Restoration of former ministers’ pensions ‘disgraceful’

Brian Cowen on €134,000, Charlie McCreevy on €108,000, Ivor Callely on €62,000

Former taoiseach Brian Cowen arrives at Leinster House in this file photograph.

Former taoiseach Brian Cowen arrives at Leinster House in this file photograph.


Sinn Féin deputy leader Mary Lou McDonald has condemned as “disgraceful” the restoration of pensions to former taoisigh and ministers.

She said up to €1,700 would be paid next year under a Bill that began the reversal of the cuts imposed under emergency legislation during the economic crisis.

Restoration would be made to former taoiseach Brian Cowen, “who is struggling manfully on a pension of €134,000 or (former taoiseach) John Bruton on a pension of €126,000”, she said.

She asked: “What of ‘we have it so we’ll spend it’ former finance minister Charlie McCreevy who is on €108,000?”

She said former minister of state Ivor Callely, “who has a conviction for mobile phone expenses fraud is on a pension of €62,000” and former minister Ray Burke “has a conviction for tax offences and yet he is has over €95,000”.
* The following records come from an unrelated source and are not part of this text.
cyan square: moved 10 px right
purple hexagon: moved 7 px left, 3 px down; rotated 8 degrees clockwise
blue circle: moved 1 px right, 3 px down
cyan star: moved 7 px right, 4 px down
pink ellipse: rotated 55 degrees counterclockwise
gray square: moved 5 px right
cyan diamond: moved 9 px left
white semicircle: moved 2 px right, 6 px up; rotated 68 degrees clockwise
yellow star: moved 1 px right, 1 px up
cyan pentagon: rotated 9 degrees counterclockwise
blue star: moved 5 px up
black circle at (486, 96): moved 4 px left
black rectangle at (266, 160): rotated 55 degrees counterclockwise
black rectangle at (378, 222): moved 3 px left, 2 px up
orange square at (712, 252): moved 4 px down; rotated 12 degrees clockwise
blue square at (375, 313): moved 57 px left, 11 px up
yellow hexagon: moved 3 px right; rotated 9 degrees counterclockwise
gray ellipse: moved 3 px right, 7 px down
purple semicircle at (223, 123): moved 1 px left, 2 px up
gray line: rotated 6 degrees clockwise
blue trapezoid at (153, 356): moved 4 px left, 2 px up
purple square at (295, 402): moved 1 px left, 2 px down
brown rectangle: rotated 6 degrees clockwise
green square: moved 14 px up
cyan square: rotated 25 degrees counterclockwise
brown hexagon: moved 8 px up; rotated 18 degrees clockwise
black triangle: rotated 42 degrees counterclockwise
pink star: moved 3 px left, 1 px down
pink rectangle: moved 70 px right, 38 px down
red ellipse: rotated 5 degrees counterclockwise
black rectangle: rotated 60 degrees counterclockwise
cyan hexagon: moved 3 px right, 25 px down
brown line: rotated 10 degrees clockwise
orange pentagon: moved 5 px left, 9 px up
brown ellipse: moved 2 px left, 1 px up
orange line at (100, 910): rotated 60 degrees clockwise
She hit out at Minister for Public Expenditure and Reform Brendan Howlin for the move to re-instate and “bump up those disgraceful pension levels”.

But Mr Howlin rounded on the Sinn Féin TD, accused her of “playing the politics of it” and said she knew well that emergency legislation “cannot selectively penalise a particular cohort of public service pensioners”.

He said she knew to stop the restoration of former taoisigh and ministers’ pensions “would collapse the Bill constitutionally”.

He said “the proposed amelioration will apply to all impacted public servants on a basis that is indifferent to the vocational background of the pensioner as it has to be because that is the constitutional advice we have”.

Stressing that the legislation to restore pension rights “will significantly favour lower paid public pensioners”, he said the maximum restoration would be €400 next year, €500 in 2017 and €708 in 2018.

He said there was a 28 per cent reduction for those on the top pension levels and “ it will not be touched by this legislation”.

Mr Howlin described the Government’s legislation as a “highly progressive programme of pension restoration”, he said former ministers will benefit only to the extent that all former public servants benefit.

He said the Government decided that Ministers and their special advisors should not avail of a pay and pension restoration provided for in the Bill.

But Ms McDonald pointed out that “the commitment in respect of serving Ministers is not set out in the legislation. It is voluntary in nature.”

And she claimed it was “laughable” for the Minister to describe the Financial Emergency Measures in the Public Interest Bill (Fempi)as progressive.

The Bill was introduced on the basis of the Haddington Road Agreement with trades unions, which included commitments to restore the pay of those serving public servants who took an additional pay cut in 2013 and was given effect through the later Lansdowne Road Agreement.

Ms McDonald said the advantage conferred on former taoisigh and ministers is “self evident in the eye watering levels of pension they enjoy”.

Those pensions are indefensible, were always indefensible, but particularly so given the era of austerity that has been visited on people by “some of the very same individuals who are on grossly excessive pensions”.

How could a pension of €134,000 be justified for the taoiseach who presided over calamity, crash and chaos, she asked.

“But by God how anybody could argue that that pension should be bumped up by a further €1,600 or €1,700 is truly demented”.

Mr Howlin said she would “peddle the political argument knowing it is fatally flawed constitutionally, having no regard for the constitution, for the decisions of the courts of the land, for anything but the narrow political advantage of trotting out names to hopefully accrue some advantage to her party.

“You cannot select one cohort of public sector pensioners and say ‘I’m going to remove yours’”.

He asked would she make a pre-election commitment to cut those pensions and to “turn the Constitution on its head”.

The Minister warned that “one day somebody will take a challenge in relation to the Fempi legislation and we have to be on robust constitutional ground”.